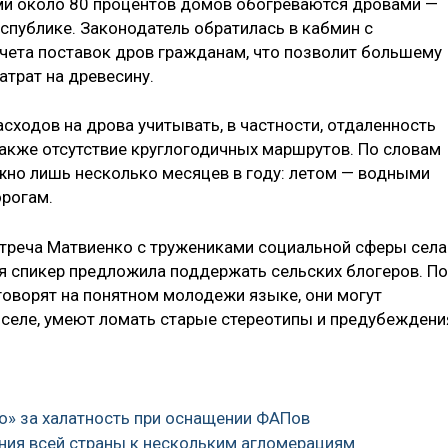
ми около 80 процентов домов обогреваются дровами —
спублике. Законодатель обратилась в кабмин с
чета поставок дров гражданам, что позволит большему
атрат на древесину.
асходов на дрова учитывать, в частности, отдаленность
 также отсутствие круглогодичных маршрутов. По словам
ожно лишь несколько месяцев в году: летом — водными
орогам.
встреча Матвиенко с тружениками социальной сферы села
ия спикер предложила поддержать сельских блогеров. По
говорят на понятном молодежи языке, они могут
 селе, умеют ломать старые стереотипы и предубеждени
то» за халатность при оснащении ФАПов
ения всей страны к нескольким агломерациям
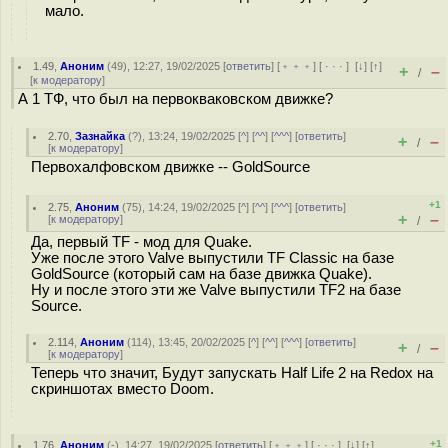
мало.
1.49
,
Аноним
(
49
), 12:27, 19/02/2025 [
ответить
] [
﹢﹢﹢
] [
· · ·
]
[
↓
] [
↑
]
+
–
/
[
к модератору
]
А 1 ТФ, что был на первокваковском движке?
2.70
,
Зазнайка
(
?
), 13:24, 19/02/2025 [
^
] [
^^
] [
^^^
] [
ответить
]
+
–
/
[
к модератору
]
Первохалфовском движке -- GoldSource
+1
2.75
,
Аноним
(
75
), 14:24, 19/02/2025 [
^
] [
^^
] [
^^^
] [
ответить
]
+
–
[
к модератору
]
/
Да, первый TF - мод для Quake.
Уже после этого Valve выпустили TF Classic на базе
GoldSource (который сам на базе движка Quake).
Ну и после этого эти же Valve выпустили TF2 на базе
Source.
2.114
,
Аноним
(
114
), 13:45, 20/02/2025 [
^
] [
^^
] [
^^^
] [
ответить
]
+
–
/
[
к модератору
]
Теперь что значит, Будут запускать Half Life 2 на Redox на
скриншотах вместо Doom.
+1
1.76
,
Аноним
(
-
), 14:27, 19/02/2025 [
ответить
] [
﹢﹢﹢
] [
· · ·
]
[
↓
] [
↑
]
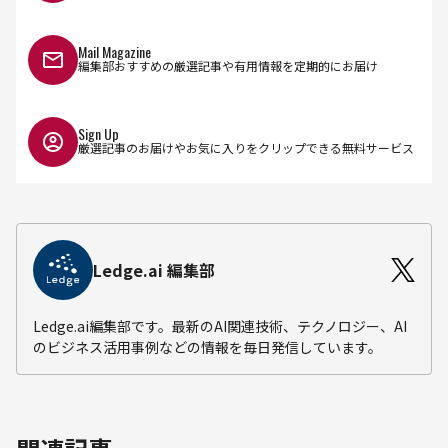
Mail Magazine
編集部おすすめの厳選記事や有用情報を定期的にお届け
Sign Up
厳選記事のお届けやお気に入りをクリップできる無料サービス
Ledge.ai 編集部
Ledge.ai編集部です。最新のAI関連技術、テクノロジー、AI
のビジネス活用事例などの情報を毎日発信しています。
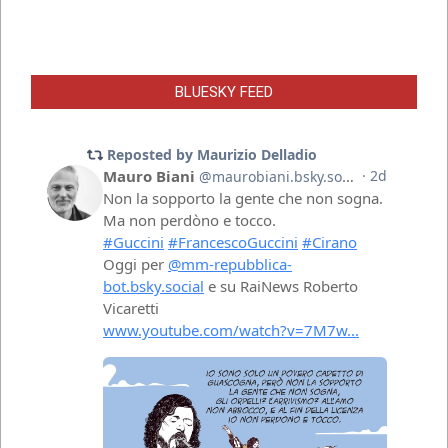
BLUESKY FEED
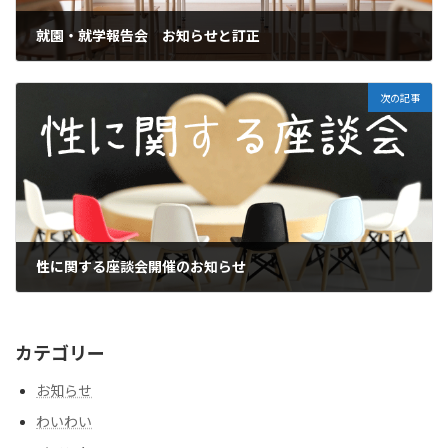
就園・就学報告会 お知らせと訂正
2023年6月21日
次の記事
性に関する座談会開催のお知らせ
2023年8月4日
カテゴリー
お知らせ
わいわい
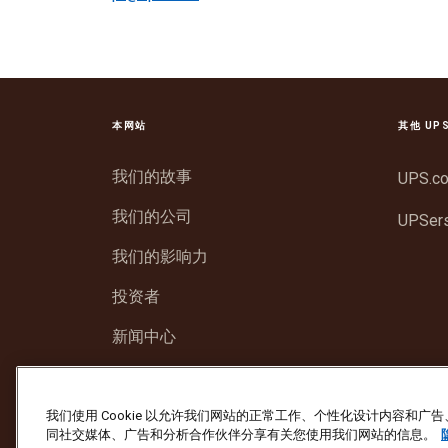
本网站
其他 UP
我们的故事
UPS.c
我们的公司
UPSer
我们的影响力
投资者
新闻中心
支持
我们使用 Cookie 以允许我们网站的正常工作、个性化设计内容和
同社交媒体、广告和分析合作伙伴分享有关您使用我们网站的信息。
防止欺诈
条款与条件
网站使用条款
隐私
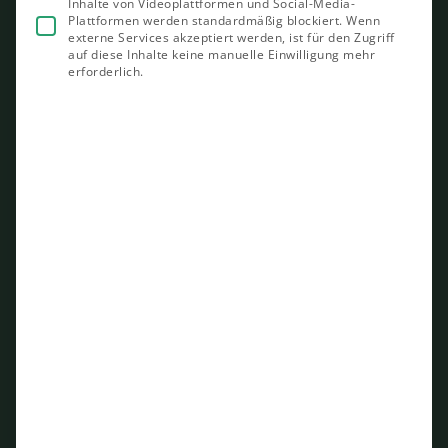
Inhalte von Videoplattformen und Social-Media-
Plattformen werden standardmäßig blockiert. Wenn
externe Services akzeptiert werden, ist für den Zugriff
auf diese Inhalte keine manuelle Einwilligung mehr
erforderlich.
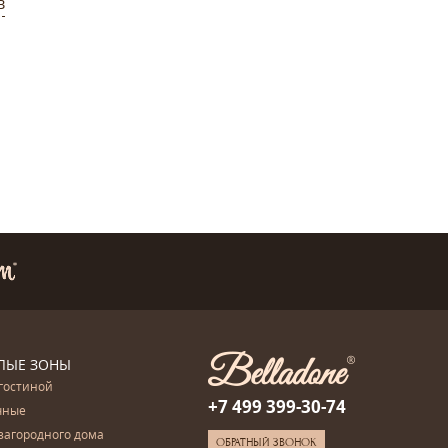
в
ЛЫЕ ЗОНЫ
гостиной
+7 499 399-30-74
чные
загородного дома
ОБРАТНЫЙ ЗВОНОК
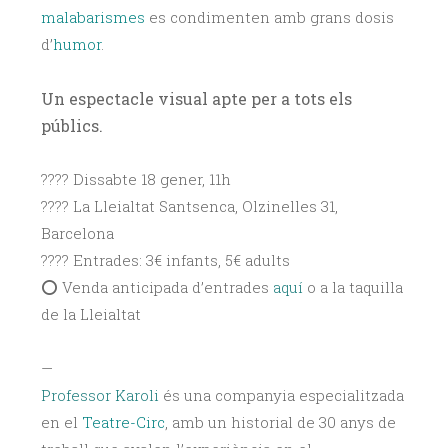
malabarismes
es condimenten amb grans dosis
d’
humor
.
Un espectacle visual apte per a tots els
públics.
????️ Dissabte 18 gener, 11h
???? La Lleialtat Santsenca, Olzinelles 31,
Barcelona
???? Entrades: 3€ infants, 5€ adults
⭕️ Venda anticipada d’entrades
aquí
o a la taquilla
de la Lleialtat
—
Professor Karoli
és una companyia especialitzada
en el
Teatre-Circ
, amb un historial de 30 anys de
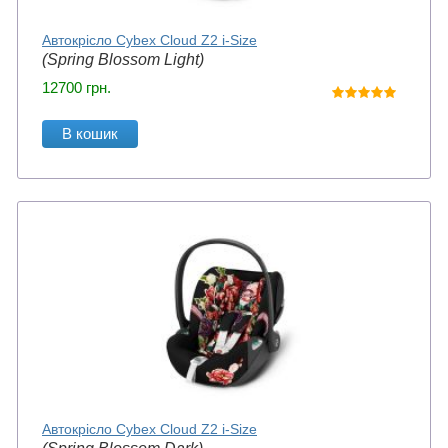
Автокрісло Cybex Cloud Z2 i-Size
(Spring Blossom Light)
12700
грн.
В кошик
Автокрісло Cybex Cloud Z2 i-Size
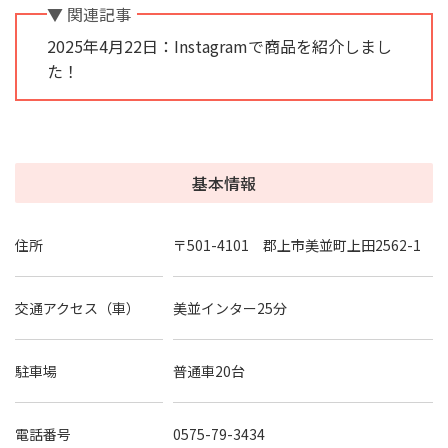
▼ 関連記事
2025年4月22日：Instagramで商品を紹介しまし
た！
基本情報
住所
〒501-4101 郡上市美並町上田2562-1
交通アクセス（車）
美並インター25分
駐車場
普通車20台
電話番号
0575-79-3434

.....

Work item
Omit the pictures and write out the remaining data exactly.

Solution to this problem
ми около 80 процентов домов обогреваются дровами —
спублике. Законодатель обратилась в кабмин с
чета поставок дров гражданам, что позволит большему
атрат на древесину.
асходов на дрова учитывать, в частности, отдаленность
 также отсутствие круглогодичных маршрутов. По словам
ожно лишь несколько месяцев в году: летом — водными
орогам.
встреча Матвиенко с тружениками социальной сферы села
ия спикер предложила поддержать сельских блогеров. По
говорят на понятном молодежи языке, они могут
 селе, умеют ломать старые стереотипы и предубеждени
то» за халатность при оснащении ФАПов
ения всей страны к нескольким агломерациям
мало.
1.49
,
Аноним
(
49
), 12:27, 19/02/2025 [
ответить
] [
﹢﹢﹢
] [
· · ·
]
[
↓
] [
↑
]
+
–
/
[
к модератору
]
А 1 ТФ, что был на первокваковском движке?
2.70
,
Зазнайка
(
?
), 13:24, 19/02/2025 [
^
] [
^^
] [
^^^
] [
ответить
]
+
–
/
[
к модератору
]
Первохалфовском движке -- GoldSource
+1
2.75
,
Аноним
(
75
), 14:24, 19/02/2025 [
^
] [
^^
] [
^^^
] [
ответить
]
+
–
[
к модератору
]
/
Да, первый TF - мод для Quake.
Уже после этого Valve выпустили TF Classic на базе
GoldSource (который сам на базе движка Quake).
Ну и после этого эти же Valve выпустили TF2 на базе
Source.
2.114
,
Аноним
(
114
), 13:45, 20/02/2025 [
^
] [
^^
] [
^^^
] [
ответить
]
+
–
/
[
к модератору
]
Теперь что значит, Будут запускать Half Life 2 на Redox на
скриншотах вместо Doom.
+1
1.76
,
Аноним
(
-
), 14:27, 19/02/2025 [
ответить
] [
﹢﹢﹢
] [
· · ·
]
[
↓
] [
↑
]
Mail Magazine
編集部おすすめの厳選記事や有用情報を定期的にお届け
Sign Up
厳選記事のお届けやお気に入りをクリップできる無料サービス
Ledge.ai 編集部
Ledge.ai編集部です。最新のAI関連技術、テクノロジー、AI
のビジネス活用事例などの情報を毎日発信しています。
BLUESKY FEED
就園・就学報告会 お知らせと訂正
2023年6月21日
次の記事
性に関する座談会開催のお知らせ
2023年8月4日
カテゴリー
お知らせ
わいわい
本网站
其他 UP
我们的故事
UPS.c
我们的公司
UPSer
我们的影响力
投资者
新闻中心
支持
我们使用 Cookie 以允许我们网站的正常工作、个性化设计内容和
同社交媒体、广告和分析合作伙伴分享有关您使用我们网站的信息。
防止欺诈
条款与条件
网站使用条款
隐私
Inhalte von Videoplattformen und Social-Media-
Plattformen werden standardmäßig blockiert. Wenn
externe Services akzeptiert werden, ist für den Zugriff
auf diese Inhalte keine manuelle Einwilligung mehr
erforderlich.
в
ЛЫЕ ЗОНЫ
гостиной
+7 499 399-30-74
чные
загородного дома
ОБРАТНЫЙ ЗВОНОК
malabarismes
es condimenten amb grans dosis
d’
humor
.
Un espectacle visual apte per a tots els
públics.
????️ Dissabte 18 gener, 11h
???? La Lleialtat Santsenca, Olzinelles 31,
Barcelona
???? Entrades: 3€ infants, 5€ adults
⭕️ Venda anticipada d’entrades
aquí
o a la taquilla
de la Lleialtat
—
Professor Karoli
és una companyia especialitzada
en el
Teatre-Circ
, amb un historial de 30 anys de
Автокрісло Cybex Cloud Z2 i-Size
(Spring Blossom Light)
12700
грн.
В кошик
Автокрісло Cybex Cloud Z2 i-Size
▼ 関連記事
2025年4月22日：Instagramで商品を紹介しまし
た！
基本情報
住所
〒501-4101 郡上市美並町上田2562-1
交通アクセス（車）
美並インター25分
駐車場
普通車20台
電話番号
0575-79-3434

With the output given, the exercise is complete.